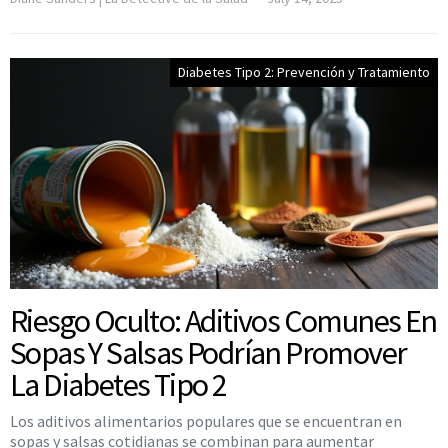
Diabetes Tipo 2: Prevención y Tratamiento
Riesgo Oculto: Aditivos Comunes En
Sopas Y Salsas Podrían Promover
La Diabetes Tipo 2
Los aditivos alimentarios populares que se encuentran en
sopas y salsas cotidianas se combinan para aumentar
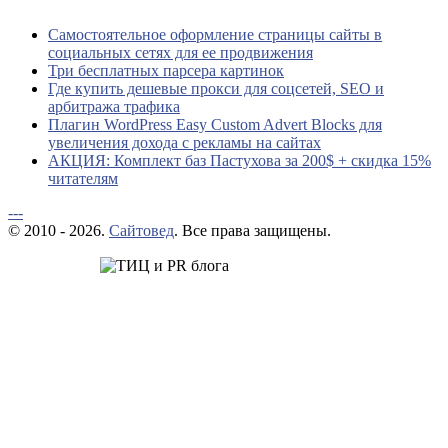
Самостоятельное оформление страницы сайты в
социальных сетях для ее продвижения
Три бесплатных парсера картинок
Где купить дешевые прокси для соцсетей, SEO и
арбитража трафика
Плагин WordPress Easy Custom Advert Blocks для
увеличения дохода с рекламы на сайтах
АКЦИЯ: Комплект баз Пастухова за 200$ + скидка 15%
читателям
---
© 2010 - 2026.
Сайтовед
. Все права защищены.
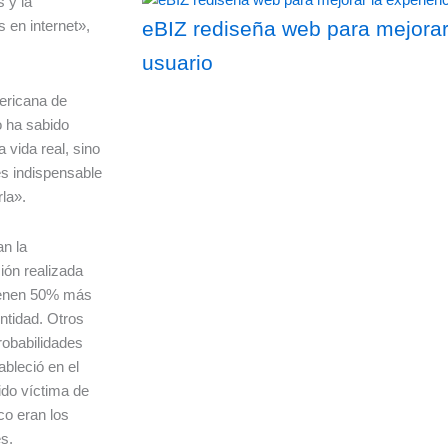
 y la
 en internet»,
eBIZ rediseña web para mejorar
usuario
mericana de
o ha sabido
 vida real, sino
es indispensable
la».
n la
ión realizada
tienen 50% más
ntidad. Otros
robabilidades
bleció en el
ido víctima de
co eran los
es.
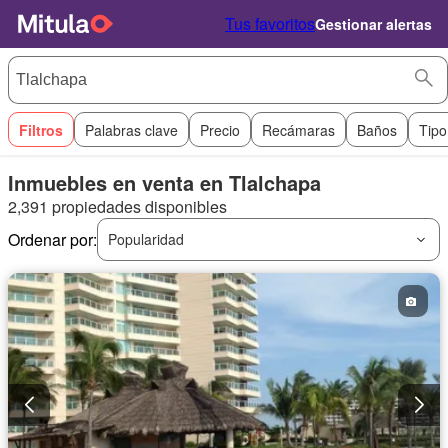
Tus favoritos
Gestionar alertas
Filtros
Palabras clave
Precio
Recámaras
Baños
Tipo
Inmuebles en venta en Tlalchapa
2,391 propiedades disponibles
Ordenar por:
Popularidad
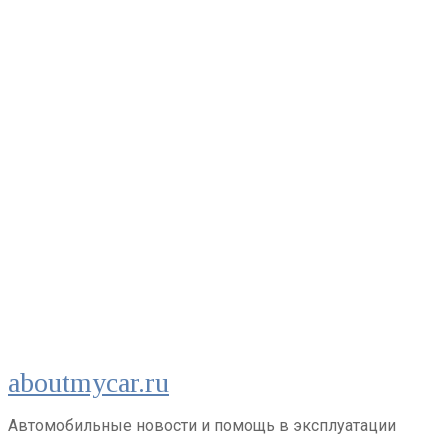
Перейти
aboutmycar.ru
к
контенту
Автомобильные новости и помощь в эксплуатации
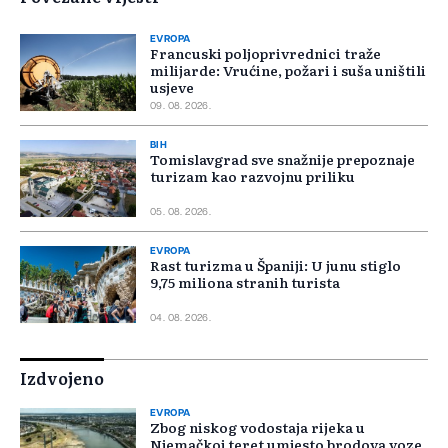
EVROPA
Francuski poljoprivrednici traže
milijarde: Vrućine, požari i suša uništili
usjeve
09. 08. 2026.
BIH
Tomislavgrad sve snažnije prepoznaje
turizam kao razvojnu priliku
05. 08. 2026.
EVROPA
Rast turizma u Španiji: U junu stiglo
9,75 miliona stranih turista
04. 08. 2026.
Izdvojeno
EVROPA
Zbog niskog vodostaja rijeka u
Njemačkoj teret umjesto brodova voze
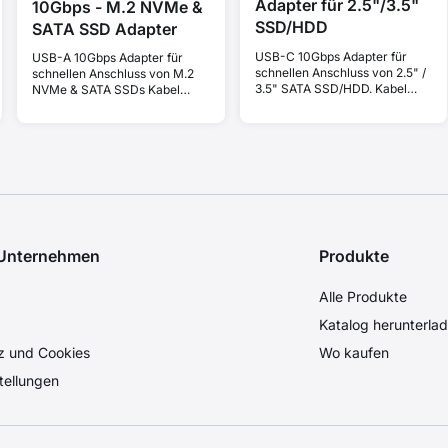
Adapter für 2.5"/3.5"
10Gbps - M.2 NVMe &
SSD/HDD
SATA SSD Adapter
USB-C 10Gbps Adapter für
USB-A 10Gbps Adapter für
schnellen Anschluss von 2.5" /
schnellen Anschluss von M.2
3.5" SATA SSD/HDD. Kabel
NVMe & SATA SSDs Kabel
USB C-C 60 cm + C-A
USB-A 10 cm.
Reduzierung.
 Unternehmen
Produkte
Alle Produkte
Katalog herunterla
z und Cookies
Wo kaufen
tellungen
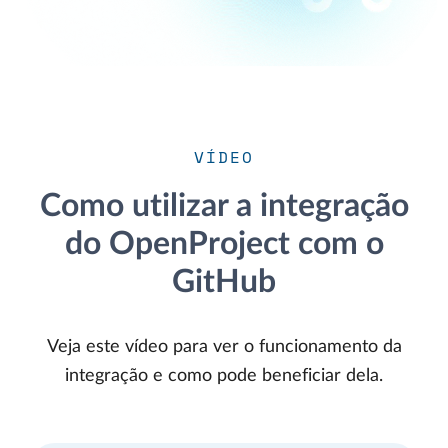
VÍDEO
Como utilizar a integração
do OpenProject com o
GitHub
Veja este vídeo para ver o funcionamento da
integração e como pode beneficiar dela.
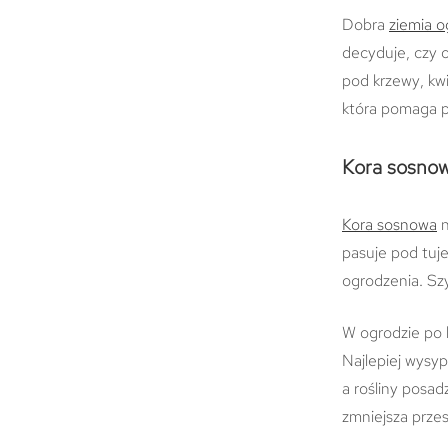
Dobra
ziemia 
decyduje, czy 
pod krzewy, kw
która pomaga po
Kora sosnow
Kora sosnowa
n
pasuje pod tuj
ogrodzenia. Szy
W ogrodzie po 
Najlepiej wysy
a rośliny posa
zmniejsza prze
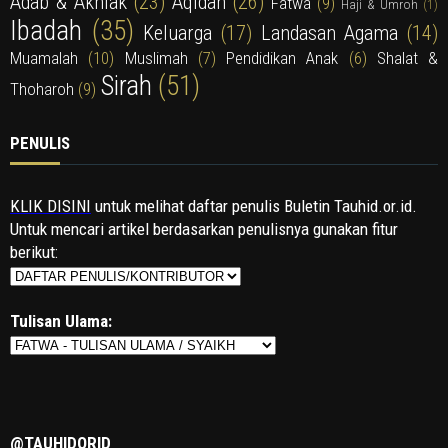
Adab & Akhlak
(23)
Aqidah
(26)
Fatwa
(9)
Haji & Umroh
(1)
Ibadah
(35)
Keluarga
(17)
Landasan Agama
(14)
Muamalah
(10)
Muslimah
(7)
Pendidikan Anak
(6)
Shalat &
Sirah
(51)
Thoharoh
(9)
PENULIS
KLIK DISINI
untuk melihat daftar penulis Buletin Tauhid.or.id.
Untuk mencari artikel berdasarkan penulisnya gunakan fitur
berikut:
Tulisan Ulama:
@TAUHIDORID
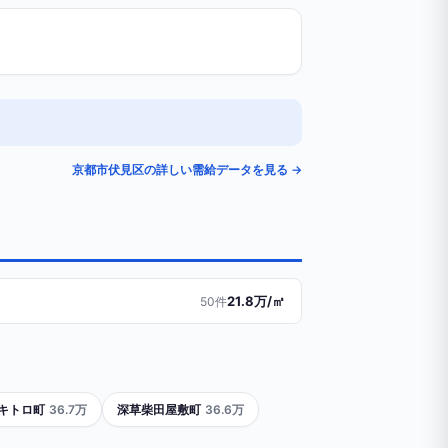
京都市伏見区の詳しい需給データを見る →
21.8万/㎡
50件
キトロ町
36.7万
深草柴田屋敷町
36.6万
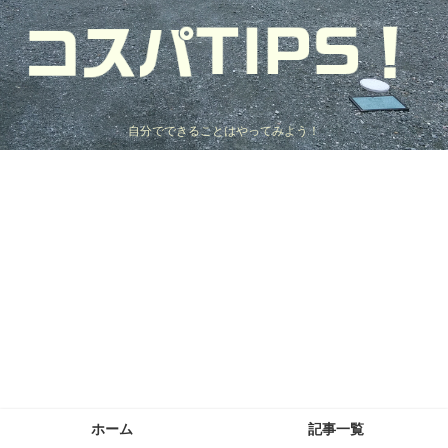
自分でできることはやってみよう！
ホーム
記事一覧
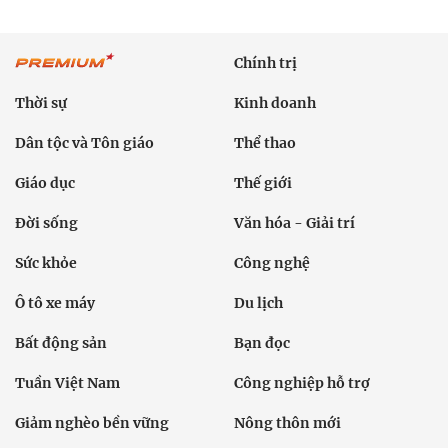
Chính trị
Thời sự
Kinh doanh
Dân tộc và Tôn giáo
Thể thao
Giáo dục
Thế giới
Đời sống
Văn hóa - Giải trí
Sức khỏe
Công nghệ
Ô tô xe máy
Du lịch
Bất động sản
Bạn đọc
Tuần Việt Nam
Công nghiệp hỗ trợ
Giảm nghèo bền vững
Nông thôn mới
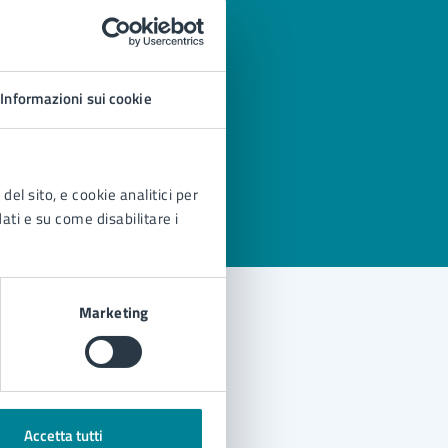
Informazioni sui cookie
del sito, e cookie analitici per
dati e su come disabilitare i
Marketing
Accetta tutti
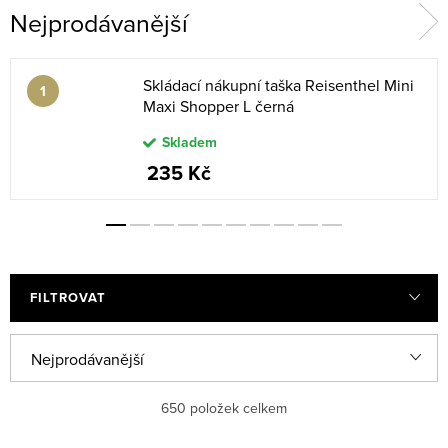
Nejprodávanější
Skládací nákupní taška Reisenthel Mini
Maxi Shopper L černá
Skladem
235 Kč
FILTROVAT
V
Ř
Nejprodávanější
ý
a
p
z
Nejlevnější
650
položek celkem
++++++++
(Task details)
From the first line of the material down to the line containing "Tomislavgrad sve snažnije prepoznaje", inclusive, return each line exactly, skipping any picture.

(Completed exercise)
Diabetes Tipo 2: Prevención y Tratamiento
Riesgo Oculto: Aditivos Comunes En
Sopas Y Salsas Podrían Promover
La Diabetes Tipo 2
Los aditivos alimentarios populares que se encuentran en
sopas y salsas cotidianas se combinan para aumentar
Самостоятельное оформление страницы сайты в
социальных сетях для ее продвижения
Три бесплатных парсера картинок
Где купить дешевые прокси для соцсетей, SEO и
арбитража трафика
Плагин WordPress Easy Custom Advert Blocks для
увеличения дохода с рекламы на сайтах
АКЦИЯ: Комплект баз Пастухова за 200$ + скидка 15%
читателям
---
© 2010 - 2026.
Сайтовед
. Все права защищены.
 y la
 en internet»,
eBIZ rediseña web para mejorar
usuario
mericana de
o ha sabido
 vida real, sino
es indispensable
la».
n la
ión realizada
tienen 50% más
ntidad. Otros
robabilidades
bleció en el
ido víctima de
co eran los
es.
Tus favoritos
Gestionar alertas
Filtros
Palabras clave
Precio
Recámaras
Baños
Tipo
Inmuebles en venta en Tlalchapa
2,391 propiedades disponibles
Ordenar por:
Popularidad
Перейти
aboutmycar.ru
к
контенту
Автомобильные новости и помощь в эксплуатации
EVROPA
Francuski poljoprivrednici traže
milijarde: Vrućine, požari i suša uništili
usjeve
09. 08. 2026.
BIH
Tomislavgrad sve snažnije prepoznaje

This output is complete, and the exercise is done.